[TASK BRIEF] Please take the lines from the one holding "55800 Revigny-sur-Ornain" through the one holding "s’inscrire à la newsletter" in the data below and copy them exactly.

Records contained in a dataset:
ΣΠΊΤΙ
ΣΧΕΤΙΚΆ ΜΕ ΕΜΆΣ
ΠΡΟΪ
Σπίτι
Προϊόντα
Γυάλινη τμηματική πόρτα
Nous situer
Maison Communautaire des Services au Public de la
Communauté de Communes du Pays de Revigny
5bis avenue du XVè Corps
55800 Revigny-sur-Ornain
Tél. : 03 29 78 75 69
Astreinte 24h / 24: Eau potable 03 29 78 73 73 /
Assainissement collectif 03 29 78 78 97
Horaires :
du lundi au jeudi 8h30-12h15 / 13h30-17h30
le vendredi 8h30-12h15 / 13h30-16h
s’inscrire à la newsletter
* * *
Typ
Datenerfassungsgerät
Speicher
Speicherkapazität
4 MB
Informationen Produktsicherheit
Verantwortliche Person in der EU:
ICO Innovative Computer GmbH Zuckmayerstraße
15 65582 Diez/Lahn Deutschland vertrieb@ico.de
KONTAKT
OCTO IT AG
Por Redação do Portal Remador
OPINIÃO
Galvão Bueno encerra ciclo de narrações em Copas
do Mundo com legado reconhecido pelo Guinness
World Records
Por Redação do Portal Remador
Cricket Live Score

[RESPONSE BOX]
55800 Revigny-sur-Ornain
Tél. : 03 29 78 75 69
Astreinte 24h / 24: Eau potable 03 29 78 73 73 /
Assainissement collectif 03 29 78 78 97
Horaires :
du lundi au jeudi 8h30-12h15 / 13h30-17h30
le vendredi 8h30-12h15 / 13h30-16h
s’inscrire à la newsletter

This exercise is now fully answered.